Jasmine's Story - Desensitizing the spooky horse


 

We've been getting a lot of questions pertaining to Jazz's history. "What's her story?" The answer is: "We don't know". We had her vet checked and she is healthy. The rest is still a mystery.

Metro had a heck of a story, that's what was so fascinating about him turning to art when he could no longer do what other horses do. But we really don't know much about Jazz's life before she came into our family. The best that we can figure is that she had 4 owners before us. She came from Arizona, so she is adapted to the desert climate, and she has also had some reining training. If you accidentally put your foot in the wrong place, she is going to stop on a dime and back up, sending you flying over her head if you are not ready.

But when you start to work with a horse, their story starts to tell itself. Just the way they react to certain situations will tell you a lot about a horse's history. We found out that she has not really led a pampered life, she has never been fed a treat by hand. She would not take a peppermint or a carrot, she just didn't know how to. We finally got her to start taking carrots only after she watched the other horses around her taking carrots from our hand.

She is relatively young and scared of everything. She is only 4 years old and hasn't been exposed to a lot. So everything is new and scary to her right now.

We are firm believers that you have to scare your horse to teach them to be calm. But there is a right way to do it. Horse's have been taught by their mothers to run away from danger. So if you are riding your horse, and a plastic bag blows across your path (the flapping plastic bag is a horse's worse nightmare). You may soon find that you don't have a horse under you anymore. ( Here I am finding a starting point. How close I can get with the plastic bag.)

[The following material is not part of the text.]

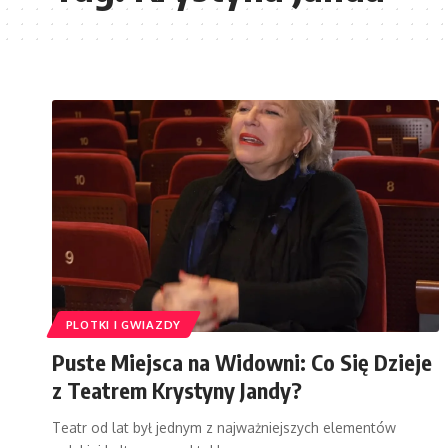
PLOTKI I GWIAZDY
Puste Miejsca na Widowni: Co Się Dzieje
z Teatrem Krystyny Jandy?
Teatr od lat był jednym z najważniejszych elementów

Most people will hide the plastic bag and take it away when your horse gets scared. Wrong!!! That is just reinforcing the instinct to run. To teach you horse to be calm you have to keep flapping the bag until your horse stops running. They may drag you all over the arena at the end of a lead rope, but eventually they will stop and relax. That is when you take away the bag. You also don't want to overwhelm your horse or "Flood" them. You have to find a starting point to where they start to show a little discomfort. That may be 20 or 40 feet away. When they relax, you reward them by taking it away and then move in a little closer next time. Approach and retreat. This teaches them that the correct response is not run away, but to relax when they are faced with something scary. It may take some time, but soon you will be able to rub the bag all over them. (Watch how Jazz pulls away when the bag gets up around her left ear. But I keep the pressure there until she relaxes, only then will I move it to a different part of her body. Approach and retreat.)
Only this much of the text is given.